Dwight Eisenhower pernah berkata bahwa perburuan paling mudah adalah mencari scapegoat (kambing hitam dalam bahasa Indonesia). Apabila kita tidak ingin memperhatikan permainan dengan seksama, mudah saja bagi kita menemukan sasaran damprat yang salah. Bahayanya, hal ini dapat mengalihkan kita dari pemahaman yang benar mengenai masalah sebenarnya dalam tim.
Bukan tak mungkin, di masa depan Sakho akan terus disalahkan apabila double pivot Henderson-Allen tidak memberikan bantuan penyaringan pertahanan yang baik. Suatu saat, ia mungkin juga akan disalahkan apabila Sturridge mengalami puasa gol.
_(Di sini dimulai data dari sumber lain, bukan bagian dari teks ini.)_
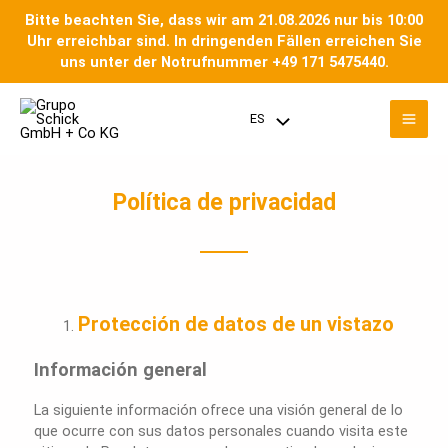
Ir
Bitte beachten Sie, dass wir am 21.08.2026 nur bis 10:00
al
Uhr erreichbar sind. In dringenden Fällen erreichen Sie
contenido
uns unter der Notrufnummer +49 171 5475440.
Men
ES
Menú
prin
Toggle
Política de privacidad
Protección de datos de un vistazo
Información general
La siguiente información ofrece una visión general de lo
que ocurre con sus datos personales cuando visita este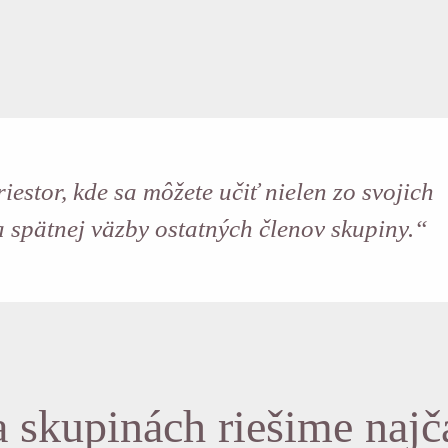
estor, kde sa môžete učiť nielen zo svojich
 a spätnej väzby ostatných členov skupiny.“
 skupinách riešime najča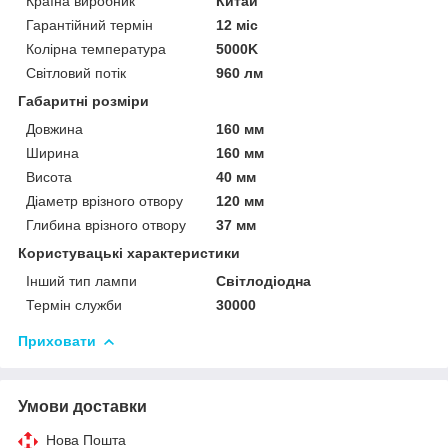
Країна виробник
Китай
Гарантійний термін
12 міс
Колірна температура
5000K
Світловий потік
960 лм
Габаритні розміри
Довжина
160 мм
Ширина
160 мм
Висота
40 мм
Діаметр врізного отвору
120 мм
Глибина врізного отвору
37 мм
Користувацькі характеристики
Інший тип лампи
Світлодіодна
Термін служби
30000
Приховати
Умови доставки
Нова Пошта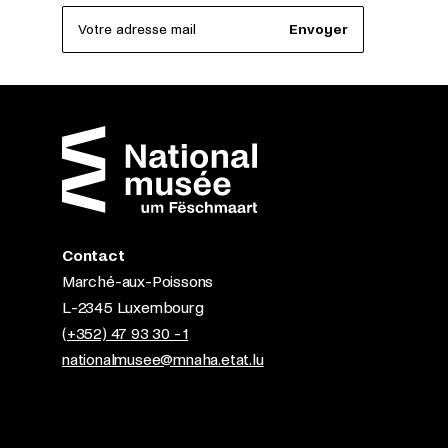
Votre adresse mail
Envoyer
Contact
Marché-aux-Poissons
L-2345 Luxembourg
(+352) 47 93 30 - 1
nationalmusee@mnaha.etat.lu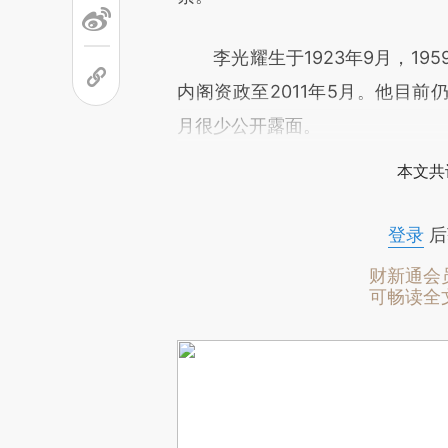
李光耀生于1923年9月，195
内阁资政至2011年5月。他目
月很少公开露面。
本文共
登录
后
财新通会
可畅读全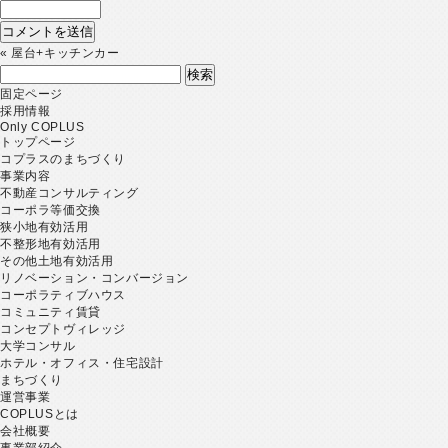
«
屋台+キッチンカー
検
索:
固定ページ
採用情報
Only COPLUS
トップページ
コプラスのまちづくり
事業内容
不動産コンサルティング
コーポラ等価交換
狭小地有効活用
不整形地有効活用
その他土地有効活用
リノベーション・コンバージョン
コーポラティブハウス
コミュニティ賃貸
コンセプトヴィレッジ
大学コンサル
ホテル・オフィス・住宅設計
まちづくり
運営事業
COPLUSとは
会社概要
事業部紹介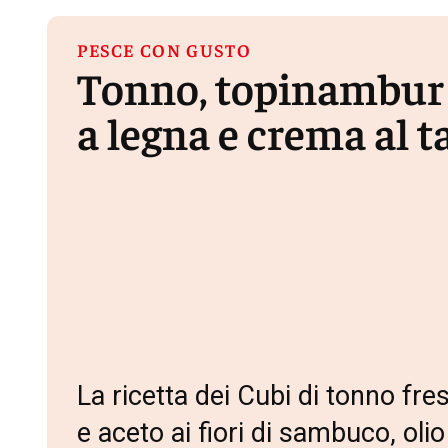
PESCE CON GUSTO
Tonno, topinambur a
a legna e crema al 
La ricetta dei Cubi di tonno fre
e aceto ai fiori di sambuco, oli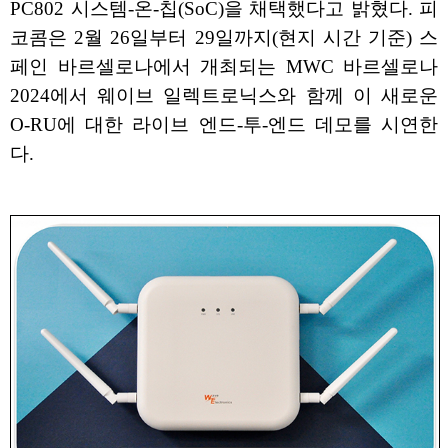
PC802 시스템-온-칩(SoC)을 채택했다고 밝혔다. 피
코콤은 2월 26일부터 29일까지(현지 시간 기준) 스
페인 바르셀로나에서 개최되는 MWC 바르셀로나
2024에서 웨이브 일렉트로닉스와 함께 이 새로운
O-RU에 대한 라이브 엔드-투-엔드 데모를 시연한
다.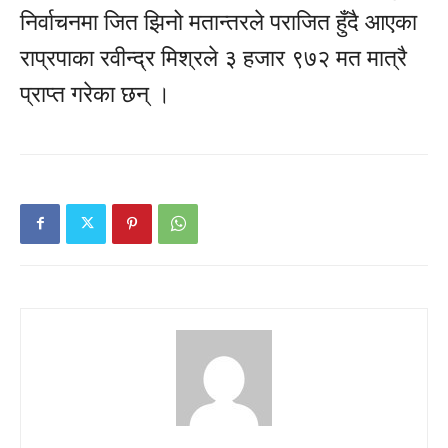
निर्वाचनमा जित झिनो मतान्तरले पराजित हुँदै आएका
राप्रपाका रवीन्द्र मिश्रले ३ हजार ९७२ मत मात्रै
प्राप्त गरेका छन् ।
Sakho adalah seorang unit pertahanan yang unik, seorang manifestasi contradictio in terminis. Ada banyak kata yang bisa digunakan untuk menggambarkan cara bermainnya yang unik. Mungkin komentator suka memanggilnya “clumsy”, tetapi saya suka menyebutnya “clumsy ball-playing defender” atau bek kikuk penggring bola. Fans sebelah mungkin menganggapnya sebagai sebuah “chaos” dalampertahanan, tapi saya bilang “methodical chaos”. Yang masih menganggapnya sebagai seorang “nervous player”, akan saya sebut Sakho sebagai “nimble nervous player”. Saya mencintai segala absurditas dalam gaya bermain Mamadou Sakho.
Akhir kata, saya lega Sakho sepertinya tidak pernah menggubris kritik tak berdasar itu, walau mungkin dirinya sendiri adalah seorang self-critic sehingga ia dapat terus berkembang sebagai pemain. Sepertinya ia memiliki prinsip yang sama dengan seorang penyair kenamaan bernama John Keats yang sama seperti Sakho, tidak dimengerti oleh banyak orang pada zamannya. John Keats pernah berkata : Blame has but a momentary effect on the man whose love of beauty in the abstract makes him a severe critic on his own works.
Apabila Keats memiliki keindahan dalam abstraksi karyanya, maka Sakho memiliki keindahan dalam absurditas gaya permainannya.